He died suddenly, over dinner. Chest pains had been bothering him for a few hours but he disregarded them, saying that it was merely indigestion and that people should stop worrying. He went out for dinner with friends and family at a restaurant and it was there that he died, collapsing suddenly as his heart stopped, his life vanishing as suddenly as the morning mist.
He was a Christian and had worked at the site manager for a church for several decades, earning a reputation for trustworthiness and kindness. It was to that church that his body was brought. A coffin was prepared, a thing of thin wood and black fabric, decorated with a single strip of silver fabric, and into the coffin his body was placed, smartly dressed in a clean shirt and trousers as though he did not want to disappoint God by slipping into eternity in old clothes.
The relatives all came. In Pakistan burials take place quickly, usually within 24 hours, and no relative would want to disrespect the deceased by not attending the burial. They came from all over the Punjab.

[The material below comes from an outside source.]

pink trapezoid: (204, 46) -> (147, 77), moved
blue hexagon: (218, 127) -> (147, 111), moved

They left jobs and family life; no employer would begrudge them the day off. Family networks are strong here, one of the few sources of support available to Pakistanis bereft of money or connections.
The funeral was swift: a Punjabi zabur (Psalm), sung from memory, and a reading from Scripture. A simple but powerful message was given from the pulpit, one of strength and comfort drawn from the truth of the Bible and the confidence that Christians have in the eventual resurrection from the dead. The congregation were invited to gather around the coffin. A woman fainted. Others wept, wailing openly over the face of their uncle or brother or father or friend, their grief made raw by the suddenness of it all: one minute ordering food and sipping Coke, the next dead, gone, a life ended.

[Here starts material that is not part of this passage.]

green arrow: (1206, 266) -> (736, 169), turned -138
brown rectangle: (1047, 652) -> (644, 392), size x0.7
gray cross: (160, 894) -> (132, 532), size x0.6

The coffin was placed into a van and was driven to the cemetery. Here are buried Christians from several centuries, from British imperialists to contemporary Pakistani Christians: he would share a patch of soil with the deceased “NCOs and Men of the Somerset Light Infantry, 1917-1919” and with his own wife, buried nearby after passing away a decade ago.

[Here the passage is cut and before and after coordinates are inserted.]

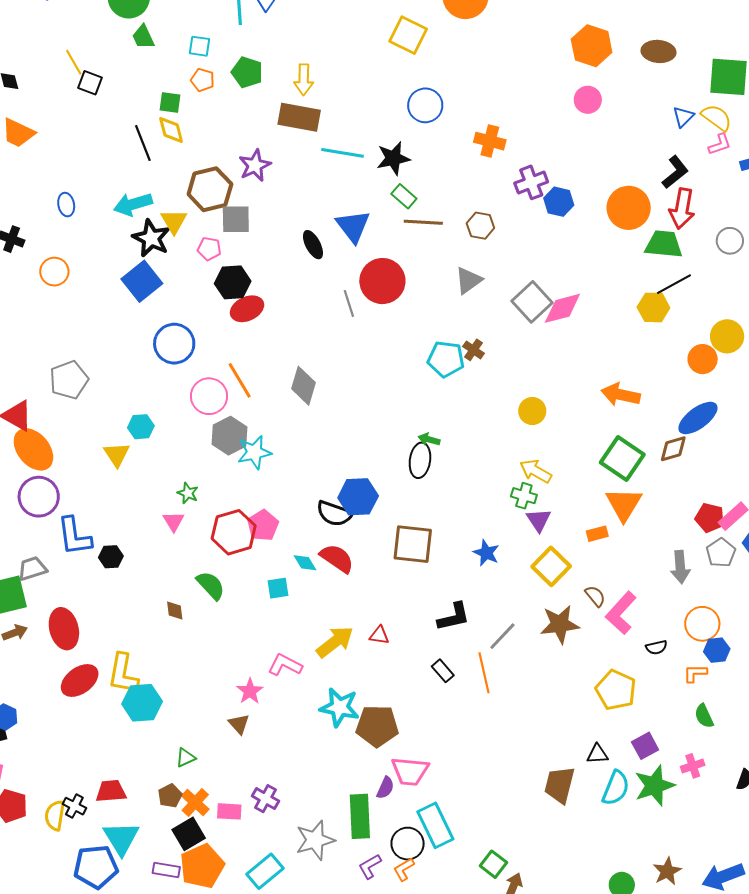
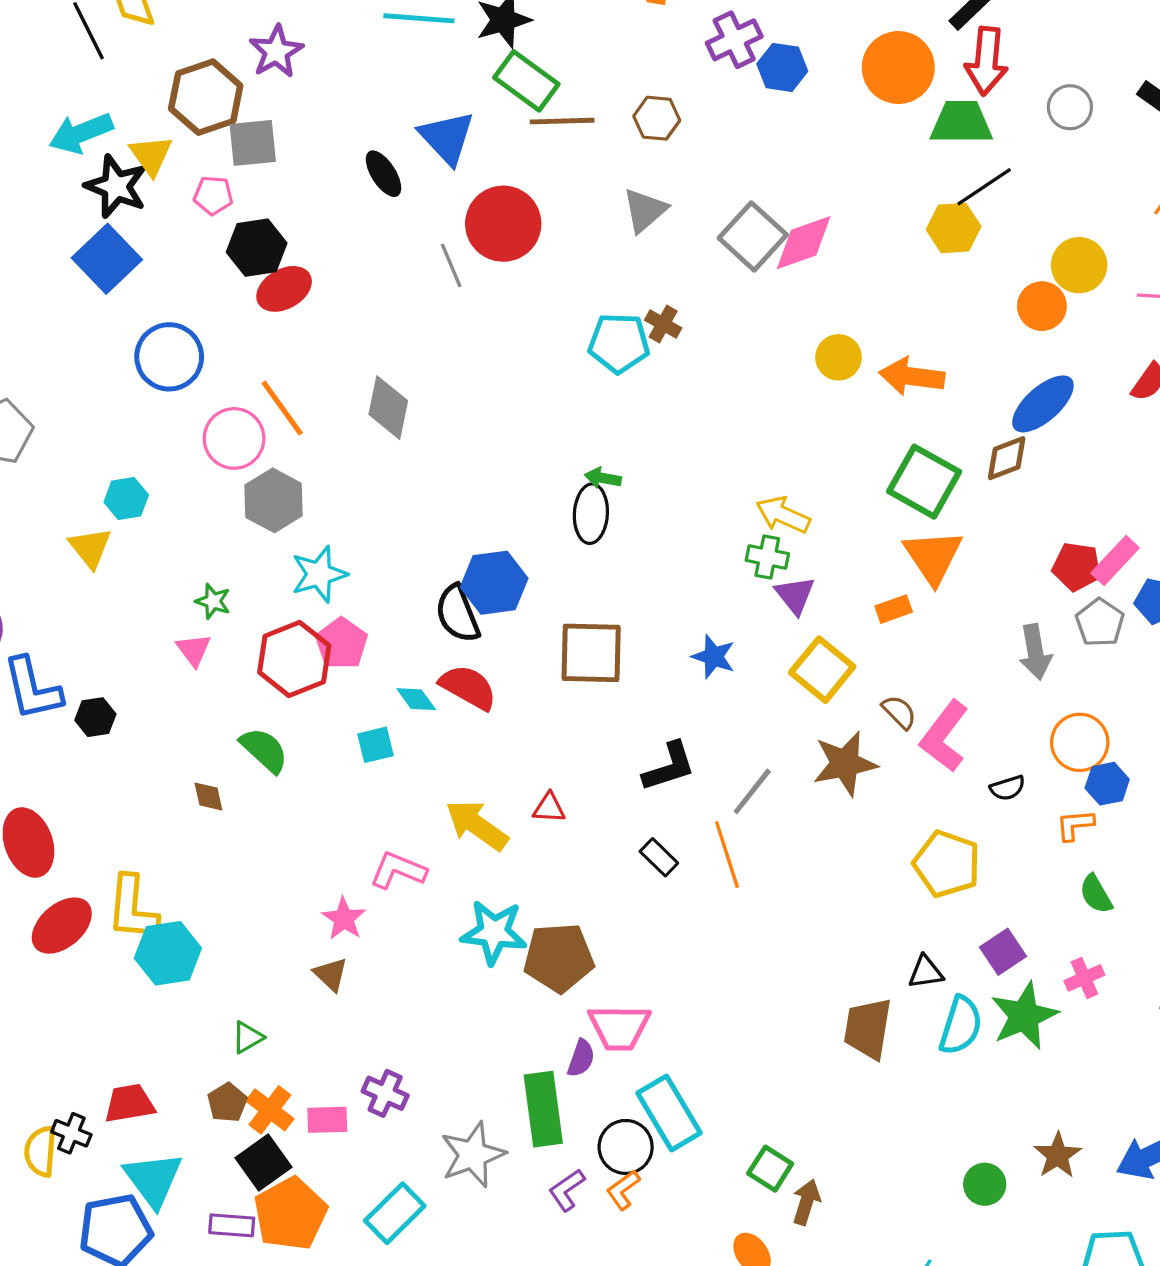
green rectangle: (404, 196) -> (526, 81), size x1.5
yellow circle: (532, 411) -> (838, 357), moved
cyan star: (254, 452) -> (319, 574), moved
black semicircle: (334, 514) -> (458, 614), turned 54
yellow arrow: (335, 642) -> (477, 825), turned -102

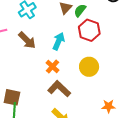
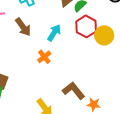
yellow circle: (89, 67) -> (104, 35), moved
brown L-shape: (59, 89) -> (74, 91), moved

The mourners filed through the cemetery as dusk settled over the city, illuminating their path with the light of their mobile phones. The coffin was nailed shut, his face seeing the light for the very last time, and was laid into the grave. More prayers were said, spoken loudly over the sound of sobbing. A bottle of rosewater was poured over the coffin and handfuls of soil were tossed in. His son wailed, sudden and stunningly loud. The grave was filled. Lavish handfuls of rose petals were poured on top and candles and incense sticks were studded into the soil until the fragrant smoke rendered the fresh soil all but invisible.
Christians do not grieve as those without hope. This does not mean, though, that we do not grieve. The pain of burying a father still cuts deep. The sudden disappearance of a human being, the vanishing of an existence, the final full stop at the end of a life’s tale – this is an event accompanied by pain and loss. Yet there is still hope. There is always hope. More than that: there is assurance. As the mourners made their way out of the dark cemetery, as the bats swooped and flitted around the streetlights, squeaking softly, hope still lingered, delicate and eternal.